第1楽章「歓待~Hospitality~」では合唱が「おもてなし」という単語を分解して歌い、それを背景にしてマイクで声色を変えつつ「私は~~です」(~~には色々な単語が入る)で始まるテクストを朗読する。最後は「あなたのお越しを待っています」で終了。
第2楽章「均等~Equality~」では2人ごと4グループに別れて、「~~は女である」という歌詞が幾重にも重なり、溢れていく。「男を、排除せよ!」という過激な叫びのあと、「女で、ある」と文章にならない定型文がつぶやかれて終了。
第3楽章「彼~Symbol~」は舞台奥で4人がマイクを使用し、その前方で8人が歌う。冒頭、マイク朗読で「けっきょくそれは、遺伝子に尽きるのであろうか」とはっきりと言ったあと、「彼」についての非常に難解なテクストがマイクと合唱の両方で朗読され、歌われる。「彼」についてのこの多重な声の集積が荒れてきて、突然ゲネラルパウゼが入り、合唱が「かー」「れー」と歌う中で「いつか私たちも彼の外に歩み出るときが来るのであろうか」と朗読され、終了。
なるほど、題名通り「政治的」で、音もテクスト内容も危険なポリフォニーに「今」を感じることができた。

もう1つの委嘱初演、神長貞行『円空』は「ha-」「a-」のヴォカリーズをヴォクスマーナの現メンバー13人全員がとんでもないポリフォニーで歌う。荒れ狂うヴォカリーズ・ポリフォニーの海から波やしぶきが銃弾のように弾け跳んで来、凪いだヴォカリーズの水平線に斜めに切り込みを入れるように声の鉈(なた)が打ち込まれる。朽木に鉈彫りの円空仏をイメージして第1楽章『護法神』、第2楽章『不動明王』、第3楽章『大日如来』と名付けたそうだが、どのように作曲者はこの複雑なポリフォニーを書き得て、またヴォクスマーナはどのようにしてこのポリフォニーを制御できているのかわからない。とにかく圧巻、息を呑んで聴くというより、作品に自分が呑まれてしまうような作品であった。

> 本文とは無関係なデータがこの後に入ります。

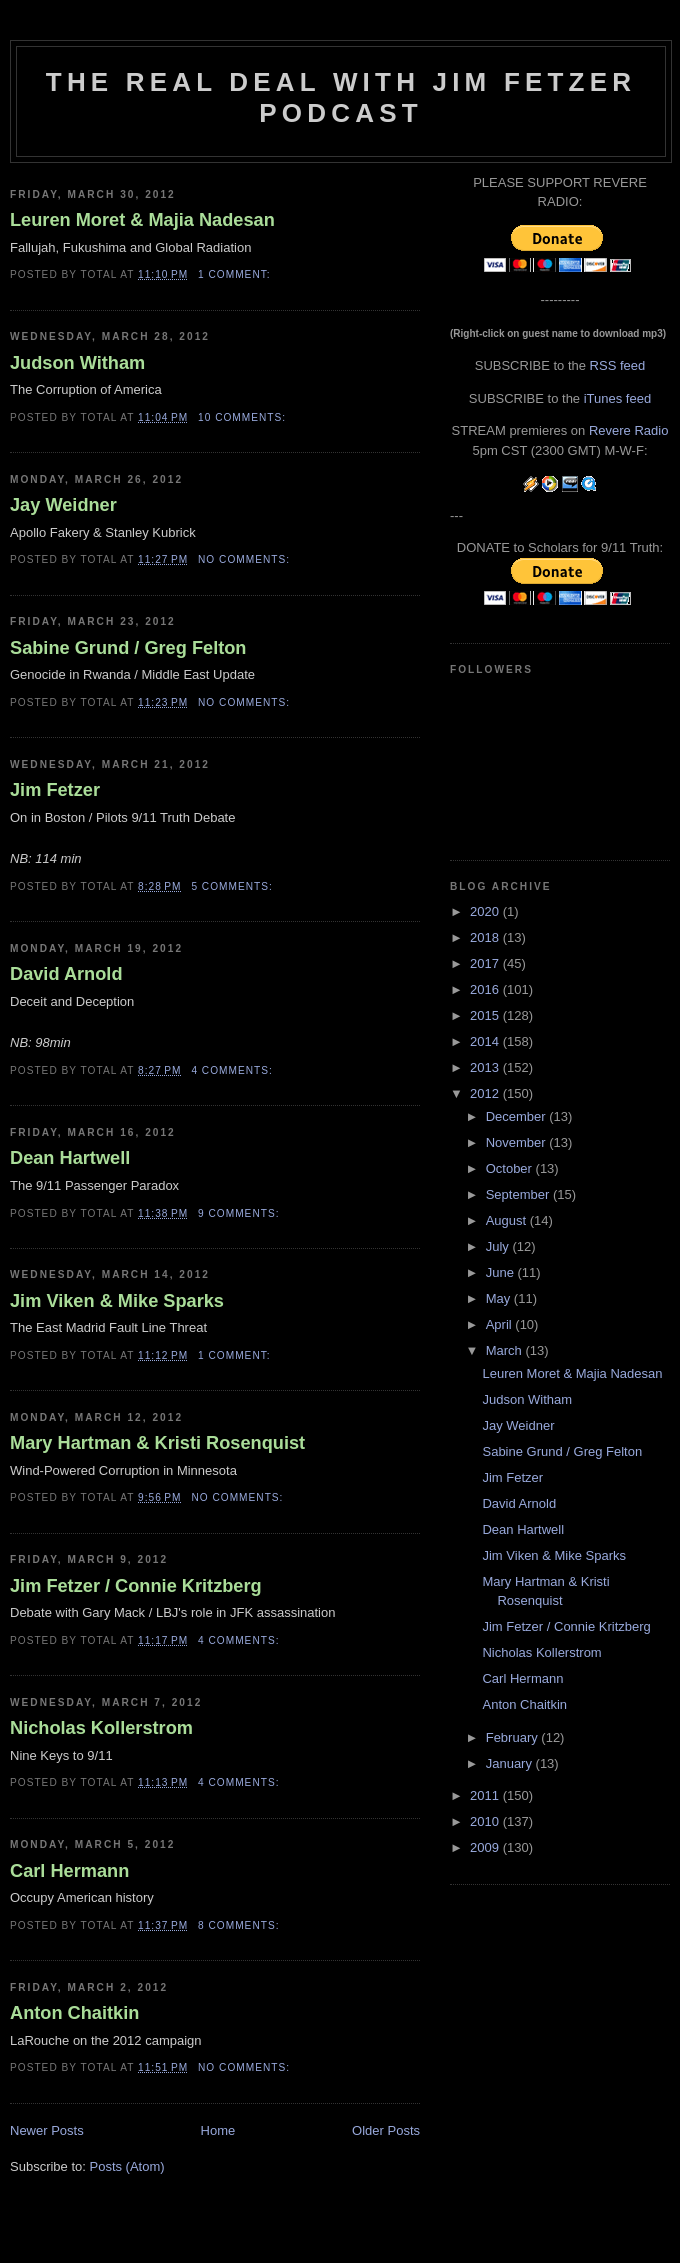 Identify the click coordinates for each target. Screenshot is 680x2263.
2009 (486, 1847)
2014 (486, 1041)
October (511, 1168)
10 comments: (244, 417)
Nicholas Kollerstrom (101, 1728)
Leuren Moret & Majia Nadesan (142, 220)
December (518, 1116)
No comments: (246, 559)
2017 (486, 963)
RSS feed (618, 365)
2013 (486, 1067)
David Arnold (66, 974)
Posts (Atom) (127, 2166)
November (518, 1142)
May (500, 1298)
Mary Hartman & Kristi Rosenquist (157, 1443)
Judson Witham (77, 363)
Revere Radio (629, 430)
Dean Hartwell (70, 1158)
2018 (486, 937)
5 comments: (233, 886)
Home (218, 2130)
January (511, 1763)
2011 (486, 1795)
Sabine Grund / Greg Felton (128, 648)
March (506, 1350)
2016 (486, 989)
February (514, 1737)
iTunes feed (617, 398)
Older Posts (386, 2130)
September (519, 1194)
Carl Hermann (69, 1871)
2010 (486, 1821)
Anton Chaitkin (74, 2013)
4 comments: (233, 1070)
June (502, 1272)
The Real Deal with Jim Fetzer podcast (341, 97)
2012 (486, 1093)
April (501, 1324)
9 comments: (240, 1213)
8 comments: (240, 1925)
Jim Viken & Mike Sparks (117, 1301)
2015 (486, 1015)
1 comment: (236, 274)
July (499, 1246)
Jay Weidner (63, 505)
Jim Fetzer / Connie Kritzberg (136, 1586)
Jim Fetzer (55, 790)
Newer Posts (47, 2130)
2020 (486, 911)
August (508, 1220) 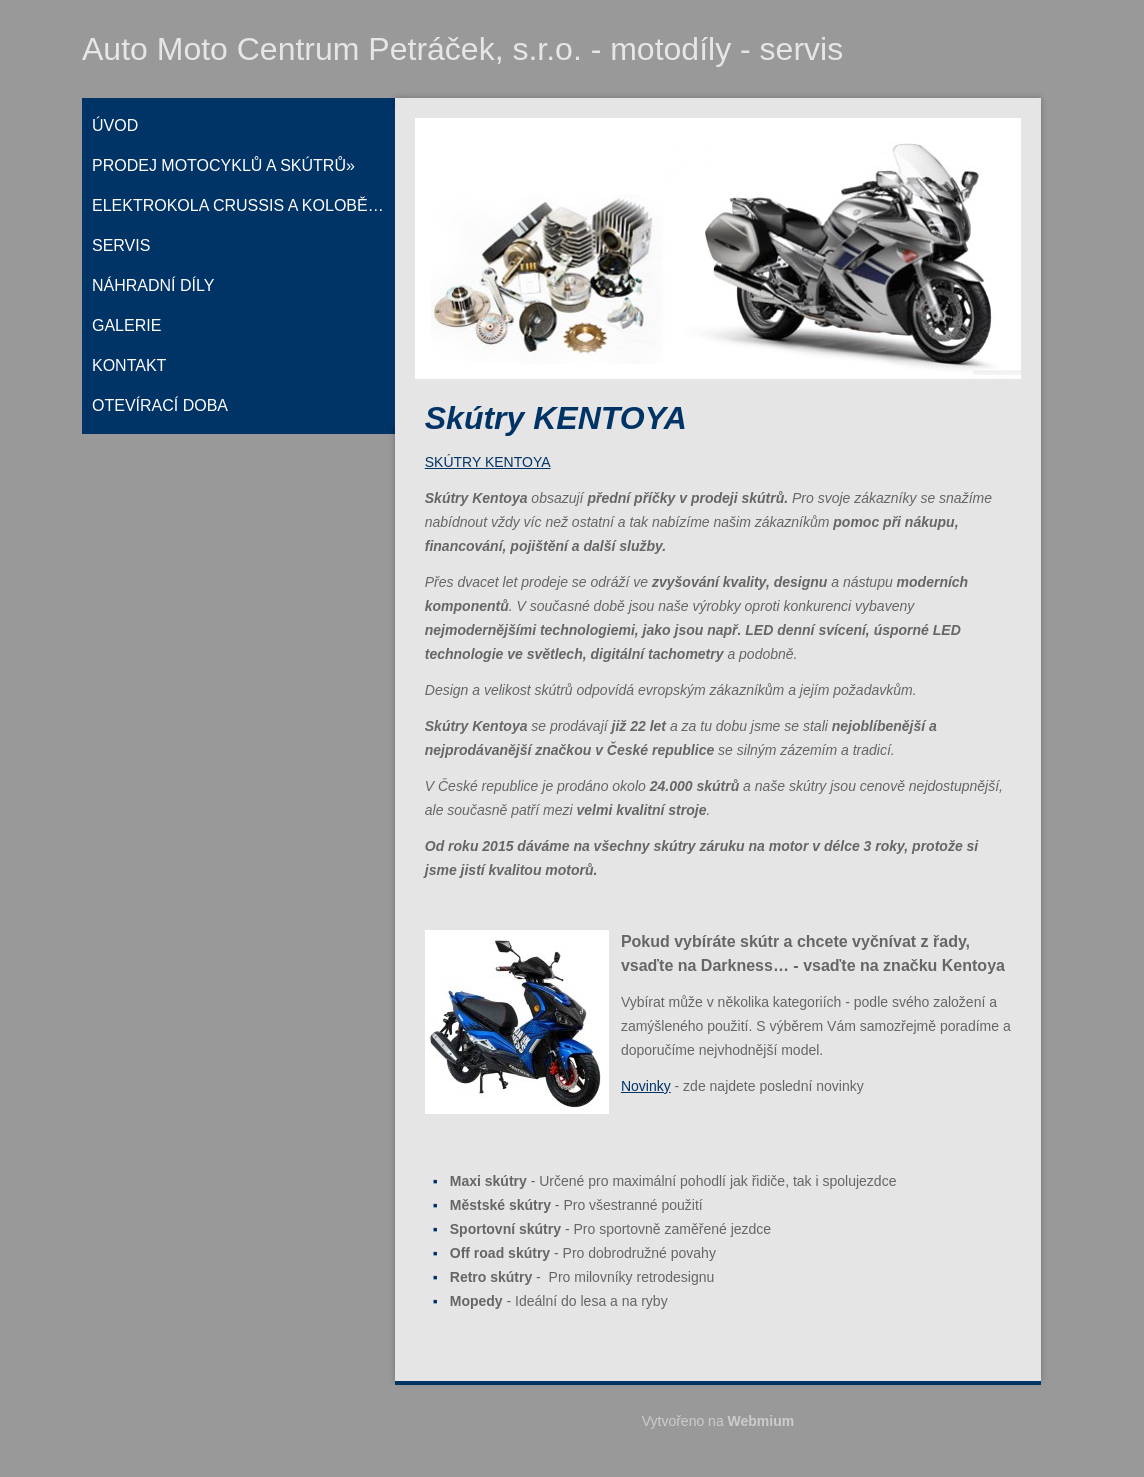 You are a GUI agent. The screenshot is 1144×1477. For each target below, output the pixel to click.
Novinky (646, 1086)
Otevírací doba (160, 405)
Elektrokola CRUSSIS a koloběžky (243, 205)
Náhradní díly (153, 285)
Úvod (115, 125)
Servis (121, 245)
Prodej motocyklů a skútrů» (223, 165)
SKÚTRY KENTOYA (488, 462)
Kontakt (129, 365)
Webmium (761, 1421)
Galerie (126, 325)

恒例の伊左治直のアンコール『島の木』は太鼓芸能集団・鼓童の中込健太に作詞依頼メールを打ったら、返信された歌詞の前の挨拶も美しい文章だったので挨拶も歌詞としてテクストにしたという作品。日本語が実にやわらかに使われた桃源郷の歌により、緊張して疲れた肺に暖かな空気が入る心地がした。

まことに人間の創造力とは計り知れない。それゆえ現代音楽にはまだまだ面白い事が可能である、改めてそう確信させてくれる演奏会であった。